Task to carry out: Return the listing below in full, with every line exactly as it is.

Dataset extract:
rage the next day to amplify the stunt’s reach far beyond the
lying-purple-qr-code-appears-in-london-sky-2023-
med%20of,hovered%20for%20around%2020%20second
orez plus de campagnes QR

Finished exercise:
rage the next day to amplify the stunt’s reach far beyond the
lying-purple-qr-code-appears-in-london-sky-2023-
med%20of,hovered%20for%20around%2020%20second
orez plus de campagnes QR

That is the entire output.